- [Work task]:
In the records below, which lines include "证券市值"? Copy them.

- [Data]:
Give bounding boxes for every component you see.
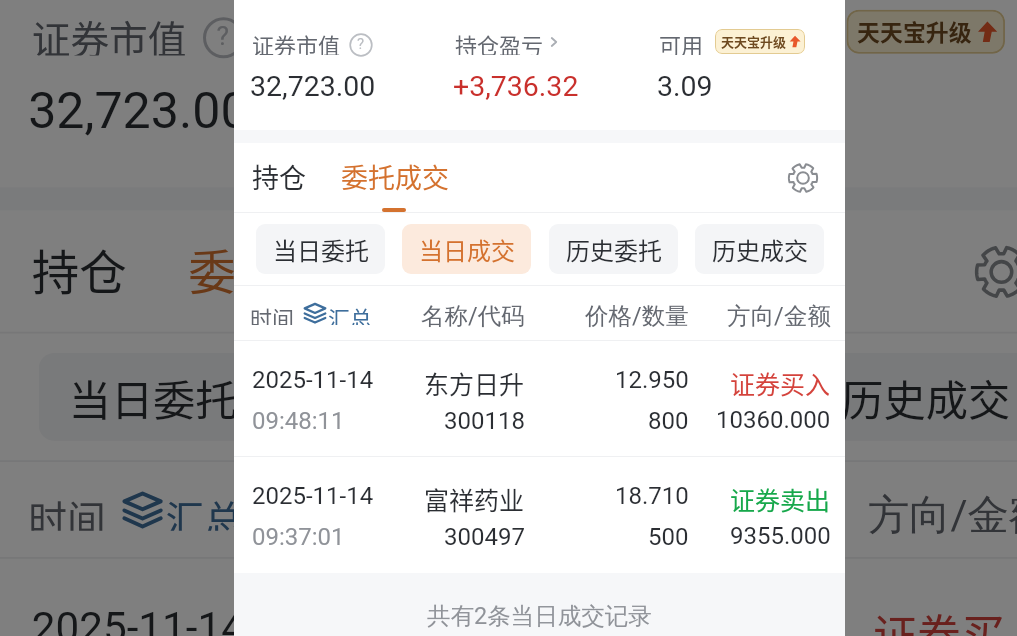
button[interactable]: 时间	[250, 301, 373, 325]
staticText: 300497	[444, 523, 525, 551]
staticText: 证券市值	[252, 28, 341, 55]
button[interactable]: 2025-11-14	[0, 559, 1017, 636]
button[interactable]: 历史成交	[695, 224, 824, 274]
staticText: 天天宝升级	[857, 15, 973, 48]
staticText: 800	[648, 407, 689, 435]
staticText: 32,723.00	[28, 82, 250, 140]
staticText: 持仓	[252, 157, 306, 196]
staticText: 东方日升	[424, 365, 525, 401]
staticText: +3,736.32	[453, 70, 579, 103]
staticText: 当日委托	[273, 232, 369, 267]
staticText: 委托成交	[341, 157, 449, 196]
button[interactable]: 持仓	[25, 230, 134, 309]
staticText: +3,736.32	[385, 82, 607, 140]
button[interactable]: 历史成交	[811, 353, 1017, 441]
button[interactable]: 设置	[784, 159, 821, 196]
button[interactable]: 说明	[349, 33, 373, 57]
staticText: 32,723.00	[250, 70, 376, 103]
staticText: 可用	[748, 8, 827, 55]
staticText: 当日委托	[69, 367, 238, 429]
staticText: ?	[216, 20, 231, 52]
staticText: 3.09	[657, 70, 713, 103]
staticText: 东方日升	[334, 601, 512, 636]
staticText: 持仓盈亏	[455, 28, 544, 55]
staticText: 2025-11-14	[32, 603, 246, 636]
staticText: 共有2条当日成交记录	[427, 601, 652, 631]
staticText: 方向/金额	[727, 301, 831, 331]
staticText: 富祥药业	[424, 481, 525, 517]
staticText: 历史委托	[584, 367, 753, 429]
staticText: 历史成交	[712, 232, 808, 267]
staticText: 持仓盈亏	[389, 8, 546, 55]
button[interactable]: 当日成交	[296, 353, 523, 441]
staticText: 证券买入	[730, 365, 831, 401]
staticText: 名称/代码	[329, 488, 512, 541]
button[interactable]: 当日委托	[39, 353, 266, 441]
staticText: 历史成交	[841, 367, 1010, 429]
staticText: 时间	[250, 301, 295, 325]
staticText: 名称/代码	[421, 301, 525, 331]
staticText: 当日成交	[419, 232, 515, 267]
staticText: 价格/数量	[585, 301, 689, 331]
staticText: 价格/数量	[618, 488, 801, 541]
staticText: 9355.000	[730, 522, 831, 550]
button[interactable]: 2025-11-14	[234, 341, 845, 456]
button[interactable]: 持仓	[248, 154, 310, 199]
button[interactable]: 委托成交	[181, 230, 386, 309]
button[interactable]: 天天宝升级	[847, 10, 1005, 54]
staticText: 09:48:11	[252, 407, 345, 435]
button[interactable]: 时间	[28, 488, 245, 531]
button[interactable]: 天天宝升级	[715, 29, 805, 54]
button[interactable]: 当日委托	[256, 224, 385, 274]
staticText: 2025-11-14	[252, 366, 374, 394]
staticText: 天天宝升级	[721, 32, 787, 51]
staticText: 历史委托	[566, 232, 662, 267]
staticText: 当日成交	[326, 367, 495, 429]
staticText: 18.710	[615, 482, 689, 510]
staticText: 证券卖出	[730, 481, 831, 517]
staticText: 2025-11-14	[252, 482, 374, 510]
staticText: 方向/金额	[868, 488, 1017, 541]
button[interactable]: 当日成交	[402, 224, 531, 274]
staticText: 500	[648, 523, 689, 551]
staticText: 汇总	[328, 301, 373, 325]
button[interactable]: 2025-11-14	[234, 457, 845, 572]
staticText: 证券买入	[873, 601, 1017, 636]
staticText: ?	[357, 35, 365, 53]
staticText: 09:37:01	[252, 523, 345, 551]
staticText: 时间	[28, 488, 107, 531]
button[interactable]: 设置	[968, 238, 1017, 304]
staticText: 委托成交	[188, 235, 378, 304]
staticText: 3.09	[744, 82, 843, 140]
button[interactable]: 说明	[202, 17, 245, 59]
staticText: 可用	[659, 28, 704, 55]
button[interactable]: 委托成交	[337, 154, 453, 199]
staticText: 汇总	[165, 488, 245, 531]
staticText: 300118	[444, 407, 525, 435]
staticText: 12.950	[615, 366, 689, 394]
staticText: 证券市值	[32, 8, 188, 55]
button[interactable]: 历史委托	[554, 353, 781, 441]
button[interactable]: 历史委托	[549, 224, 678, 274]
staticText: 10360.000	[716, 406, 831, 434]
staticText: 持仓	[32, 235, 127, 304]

- [Task output]:
staticText: 证券市值	[252, 28, 341, 55]
staticText: 证券市值	[32, 8, 188, 55]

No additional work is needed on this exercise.